Het Nederlands was de taal van de Bijbel. Niet het Gronings.
Jammer is dat!
Sommige mensen ervaren dat misschien nog steeds zo,
omdat het je van jongs af aan is meegegeven.
Maar je eigen taal, je moedertaal, die ligt je na aan het hart!
Moet je maar opletten: als mensen gaan schelden, of ruzie maken,
dan doen ze het eerst in hun moedertaal.
De taal waarmee ze als eerste zijn opgegroeid.
Die ligt dicht bij je emotie.
Pinksteren gaat ook over dat je God hoort spreken in je eigen taal.
De vrienden van Jezus, zijn leerlingen, zitten bij elkaar.
Ze zijn aan het wachten. Aan het bidden.
Want dat heeft Jezus gezegd:
Ga niet weg uit Jeruzalem,
Blijf wachten, op wat de Vader heeft beloofd.
Hij zal jullie de heilige Geest geven.
En dan zullen jullie kracht ontvangen om mijn getuigen te zijn.
Als ik dat lees, dan denk ik:
Dat lijkt me helemaal niet zo makkelijk, op zo’n moment!
Wachten, en bidden.
Zeker niet als je net zoiets bijzonders hebt meegemaakt.
Iets waar je hart van brandt!
De leerlingen van Jezus hebben iets om te delen met de hele wereld.
Een boodschap van hoop.
Als jij bijvoorbeeld iemand ten huwelijk hebt gevraagd,
dan wil je dat toch aan de hele wereld vertellen!
Of als je kind is geboren, of je kleinkind!
Of als je gelukkig geslaagd bent voor je diploma!
Zo moet dat toch ook gevoeld hebben voor de leerlingen van Jezus.
Hij is niet dood, zoals we allemaal dachten.
Hij leeft!
Of zou ik me dat verkeerd voorstellen?
Wat als jij nieuws te delen hebt, waar jij blij van wordt,
maar waarvan je helemaal niet weet hoe een ander daarop gaat reageren?
Wat als je bang bent voor de reacties die je zult krijgen?
Bijvoorbeeld als je tegen je collega’s moet zeggen:
ik heb een nieuwe baan!
Dan zeg je tegen hen: ik ga weg!
Voor jou is dat goed nieuws.
Maar begrijpen je collega’s het ook?
Zijn zij ook blij voor je?
Dat weet je niet.

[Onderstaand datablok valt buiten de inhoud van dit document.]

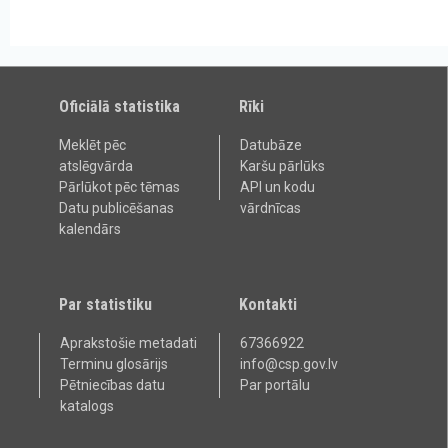
Oficiālā statistika
Rīki
Meklēt pēc
Datubāze
atslēgvārda
Karšu pārlūks
Pārlūkot pēc tēmas
API un kodu
Datu publicēšanas
vārdnīcas
kalendārs
Par statistiku
Kontakti
Aprakstošie metadati
67366922
Terminu glosārijs
info@csp.gov.lv
Pētniecības datu
Par portālu
katalogs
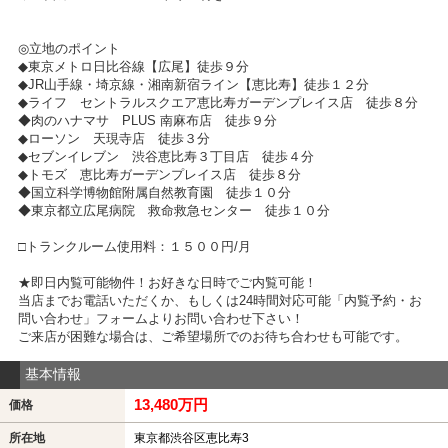
◎立地のポイント
◆東京メトロ日比谷線【広尾】徒歩９分
◆JR山手線・埼京線・湘南新宿ライン【恵比寿】徒歩１２分
◆ライフ セントラルスクエア恵比寿ガーデンプレイス店 徒歩８分
◆肉のハナマサ PLUS 南麻布店 徒歩９分
◆ローソン 天現寺店 徒歩３分
◆セブンイレブン 渋谷恵比寿３丁目店 徒歩４分
◆トモズ 恵比寿ガーデンプレイス店 徒歩８分
◆国立科学博物館附属自然教育園 徒歩１０分
◆東京都立広尾病院 救命救急センター 徒歩１０分
□トランクルーム使用料：１５００円/月
★即日内覧可能物件！お好きな日時でご内覧可能！
当店までお電話いただくか、もしくは24時間対応可能「内覧予約・お
問い合わせ」フォームよりお問い合わせ下さい！
ご来店が困難な場合は、ご希望場所でのお待ち合わせも可能です。
基本情報
13,480万円
価格
所在地
東京都渋谷区恵比寿3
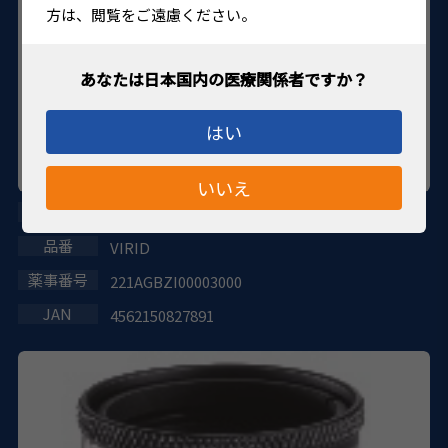
方は、閲覧をご遠慮ください。
はい
いいえ
イリデクトミーレーザー
VIRID
221AGBZI00003000
4562150827891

Dan kan het best spannend zijn om dat te vertellen.
Of stel – een heel ander voorbeeld – dat je als jongen thuis komt,
en je zegt tegen je ouders: ik heb een relatie.
Maar niet met een meisje: met een jongen.

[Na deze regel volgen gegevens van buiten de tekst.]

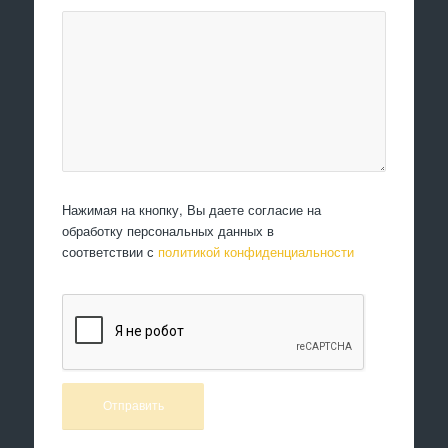
Нажимая на кнопку, Вы даете согласие на
обработку персональных данных в
соответствии с
политикой конфиденциальности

Dan hoop je dat je ouders blij voor je zijn, dat ze je accepteren.
Maar het kan heel kwetsbaar voelen, om zoiets te delen,
als je niet weet hoe iemand reageert.
Dan is het misschien makkelijker om jezelf terug te trekken.
Om maar niets te zeggen, het voor jezelf te houden.
De leerlingen van Jezus hebben een hele hoopvolle boodschap om te delen,
maar het is best heel veel gevraagd om dat gewoon aan iedereen te gaan vertellen.
Daar weten wij alles van, toch?
Wij vinden dat ook moeilijk.
Jezus zegt dan ook, voor Hij afscheid neemt:
Jullie zullen kracht krijgen.
Kracht, om mijn getuigen te zijn.
Blijkbaar hadden ze dat wel nodig.
En dan komt Pinksteren.
Pinksteren ís een feest van hoop.
De leerlingen van Jezus hebben iets meegemaakt dat hun kijk op de wereld op z’n kop heeft gezet.
Het verandert hoe zij de werkelijkheid zien!
Zij hebben meegemaakt, ervaren,
met hun eigen ogen gezien, met hun eigen handen gevoeld,
Dat Jezus is opgestaan uit de dood.
Dat zijn ze zelf nog aan het verwerken, ze zijn het zelf nog een plek aan het geven,
Maar ze kunnen er niet omheen!
Jezus leeft!
Wat dat voor hen betekent, is bijna niet in woorden uit te drukken.
Het betekent hoop.
En voor óns?
Als je nu kijkt naar de wereld om je heen.
Denk je dan niet al gauw:
Wat hebben wij voor hoop?
In wat voor wereld leven we?
Is er wel iets veranderd?
Waar gaat het naartoe, als het klimaat verandert. Er is droogte, hongersnood.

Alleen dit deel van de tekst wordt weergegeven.